Christian theologist Mark Slaughter spoke at both events.
Slaughter, who comes to DePauw twice a year, attempted to answer students' questions and bring them closer to their faith through understanding. In answering questions he used both personal anecdotes and Bible passages to exemplify strength in following the Christian faith.
"As a follower of Jesus I want to give thoughtful, compassionate responses for the mind and the heart," he said.
One of the key points he addressed was religious tolerance and the use of respectful discourse to better understand others' and one's own faiths.
"We talk about tolerance from every side of the aisle, but we're intolerant of people different from us," Slaughter said. "I find that incredibly ironic."
Slaughter spoke about religious pluralism, or the presence of multiple religions within one society, as well as relativism, an ideology stating that knowledge, ethics and truth are not absolute but rather exist in relation to different cultures and societies; all religions can be considered right depending on the culture. He tied these in to worshipping with conviction while at the same time respecting other faiths.
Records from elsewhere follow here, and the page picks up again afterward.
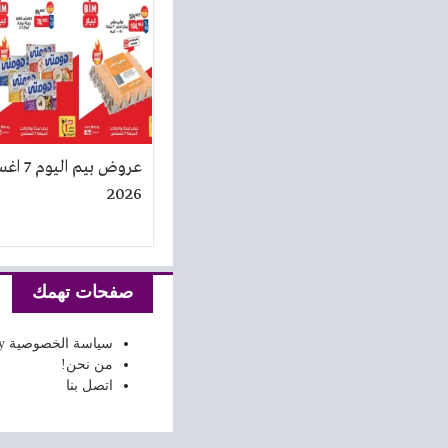
عروض بيم 
2026
صفحات تهمك
سياسة الخصوصية Privacy Policy
من نحن!
اتصل بنا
"Religious pluralism supports tolerance, but tolerance does not support relativism... and [religions] can't all be right," he said. "Tolerance is about showing respect...It doesn't make intellectual sense to function as a relativist in other areas, so why would it make sense for religion?"
Slaughter received his Master's degree in theology and an undergraduate degree in religion and Bible studies. As Regional Evangelist for InterVarsity Christian Fellowship, he speaks at universities around the Midwest.
Freshman Ines Giramata liked the concept of Question Mark, but would have liked more time to ask questions.
"DePauw isn't necessarily a Christian campus, and when you're different, you get a lot of questions," she said. "It's good to have a safe place to discuss them."
Slaughter estimated that Question Mark has been done fifty times at DePauw. Abdon thinks it's an effective way to illustrate what it means to have faith.
"Intellectual discussion about faith in the student community often gets relegated to take place outside of the classroom," Abdon said. "There's a need to address big questions, and I think everyone has big questions."